THC to substancja występująca w roślinach konopi, która powoduje odurzenie. Użytkownicy zazwyczaj przyjmują THC poprzez palenie marihuany, czyli suszonych kwiatów rośliny konopi.
W przeciwieństwie do palenia THC z vape'a, w e-papierosie znajduje się płyn zawierający THC, który jest następnie parowany i wdychany. Kiedy zamiast THC wchodzi w grę spice, ryzyko wzrasta znacznie, jak informuje Jellinek.

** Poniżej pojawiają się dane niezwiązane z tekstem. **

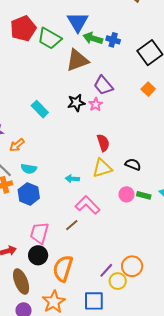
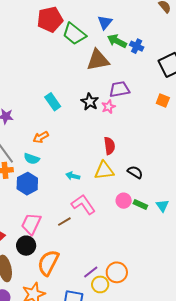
blue triangle: (78, 22) -> (105, 22), size x0.7
purple trapezoid: (103, 85) -> (119, 89), turned 110
orange square: (148, 89) -> (163, 101), turned -32
black star: (76, 103) -> (90, 102), turned 30
orange arrow: (17, 145) -> (41, 137), moved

Problem uzależnienia związany z spice jest znacznie poważniejszy, a vape'y są bardzo silne. Już niewielka ilość spice może wywołać silne efekty.
Również RIVM wcześniej ostrzegało przed skutkami ubocznymi związanymi z używaniem spice, zwłaszcza przed psychozami, które mogą się pojawić. Inne skutki uboczne to m.in. zawroty głowy, halucynacje, kołatanie serca oraz nudności.
E-papierosy mogą być sprzedawane jedynie osobom pełnoletnim i muszą zawierać tytoń. Inne rodzaje e-papierosów, w tym smakowe, są nielegalne, w tym również vape'y THC.
Wcześniej powiedziała była sekretarz stanu Karremans (Młodzież, Prewencja i Sport), że THC-vape'y są zabronione na mocy Ustawy o Opium, ponieważ THC jest klasyfikowane jako twardy narkotyk. „Mówimy o nielegalnych substancjach, które są naprawdę niebezpieczne dla zdrowia” – dodaje obecny sekretarz stanu Tielen (Młodzież, Prewencja i Sport) po ujawnieniu informacji przez Zembla.
'Nie dla vapen'
E-papierosy są uzależniające i stanowią poważne zagrożenie dla zdrowia, jak wynika z badań. Oprócz THC, w vape'ach mogą znajdować się również inne niebezpieczne substancje, w tym metale ciężkie takie jak ołów.
Aby ostrzec młodzież przed konsekwencjami ich używania, od maja trwa ogólnopolska kampania 'Nie dla vapen'.